Foto: Fabian Strauch
  • Die Scharun-Brüder führen ihre Metzgerei in der vierten Generation
  • Als Vehikel für ihre Markenbotschaft setzen sie auf die Gastromeilen der Region
  • In der Wurstküche am Wienberg werden wöchentlich bis zu vier Tonnen Fleisch verarbeitet

Die Biometzger-Brüder Burkhard und Ulrich Scharun absolvieren gerade ein Jubiläums-Jahrzehnt. 2012 feierten sie den 100. Geburtstag des Familienbetriebes. Jetzt hat Burkhard Scharun von der Fleischerinnung anlässlich des 25. Jahrestages seiner Meisterprüfung den silbernen Meisterbrief bekommen. Und 2018 können die Scharuns das 25-jährige Bestehen ihres Standortes im Dorf feiern. Anlässe genug für Rückblick und Ausblick.
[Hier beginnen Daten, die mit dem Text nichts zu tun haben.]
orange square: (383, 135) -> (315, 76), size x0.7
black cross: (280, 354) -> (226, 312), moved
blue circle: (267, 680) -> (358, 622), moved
Im Rückblick sieht Burkhard Scharum vor allem: Die Fleischer sterben aus. „Anfang der 70er Jahre gab es in der Fleischerinnung Bottrop/Gladbeck noch 64 Mitgliedsbetriebe. Jetzt sind wir nur noch zwei Produktionsbetriebe“, neben den Scharuns der Kirchhellener Betrieb Riesener. Woran das liegt? Natürlich haben auch in der Fleischverarbeitung die großen Firmen und Ketten den Markt weitgehend erobert, die Marktnischen werden immer kleiner. „Das einfache Metzgerkonzept reicht schon lange nicht mehr“, sagen Burkhard und Ulrich Scharun aus Erfahrung.
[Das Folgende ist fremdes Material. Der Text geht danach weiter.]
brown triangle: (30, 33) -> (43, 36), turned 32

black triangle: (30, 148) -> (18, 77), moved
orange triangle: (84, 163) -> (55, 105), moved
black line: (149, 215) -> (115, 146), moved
Für die Scharuns heißt die Marktnische seit dem Jahr 2000 Bio. Als erste und, wie sie sagen, bis heute einzige Metzgerei in Bottrop und Kirchhellen haben sich die Scharuns dem Thönes-Verbund angeschlossen aus Bauernhöfen, Schlachtereien und Metzgereien, die sich verpflichtet haben zur verantwortungsvollen Land- und Fleischwirtschaft. 2002 folgte der nächste Schritt: die Umstellung von Produktion und Verkauf auf ein Bio-Vollsortiment. „Wir produzieren zu 95 Prozent selbst“, sagt Burkhard Scharun. „Pro Woche verarbeiten wir bis zu vier Tonnen Rohware.“ Und die Metzger nehmen sich Zeit dafür. „ Unsere 14 Sorten Dauerwurst reifen zwei Monate, ein Schinken reift ein Jahr. Vieles produzieren wir wie die Metzger früher.“ So haben die Brüder gerade im Sauerland eine neue Rauchanlage bestellt.
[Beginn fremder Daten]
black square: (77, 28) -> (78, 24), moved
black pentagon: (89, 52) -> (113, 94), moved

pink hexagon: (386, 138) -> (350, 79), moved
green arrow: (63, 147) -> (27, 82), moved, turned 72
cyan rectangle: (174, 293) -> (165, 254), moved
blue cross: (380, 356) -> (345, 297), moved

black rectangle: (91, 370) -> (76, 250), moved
„Wir wollten aus dem eigenen Namen eine Marke machen mit den Alleinstellungsmerkmalen Bio und Regionalität“, sagt Ulrich Scharun. Der Weg dorthin führt die Scharuns über die Gastromeilen. Angefangen haben sie vor der Ladentür bei der sommerlichen Kulinarischen Landpartie auf dem Johann-Breuker-Platz und dem Spargel-Gourmet-Festival zu Pfingsten auf dem Hof Umberg. Weitere Meilen-Auftritte sind hinzugekommen. Burkhard Scharun zählt auf: „In diesem Jahr waren wir in Lüdinghausen, in Schermbeck, in Essen-Kettwig und auf Zollverein.“

Bei diesen Auftritten gewinnen sie Interessenten an ihrem Sortiment. Entsprechend breit gestreut ist die Stammkundschaft: „Unsere Kunden kommen aus einem Umkreis von 20 bis 30 Kilometern“, sagt Ulrich Scharun. Und wer auf einer Gastromeile Currywurst und Burger verkostet hat, fährt auch mittags gern bis nach Kirchhellen oder in die Bottroper Innenstadt. „Unser Mittagstisch ist gewachsen in den letzten Jahren“, sagen die Scharuns. „Der Fleischverkauf ist zurück gegangen, der Wurstumsatz steigt.“

Die fünfte Familiengeneration soll dafür sorgen, dass das so weitergeht. Sohn Jan bereitet sich bereits auf seine Meisterprüfung vor, Sohn Philipp hat in der Gastronomie gelernt.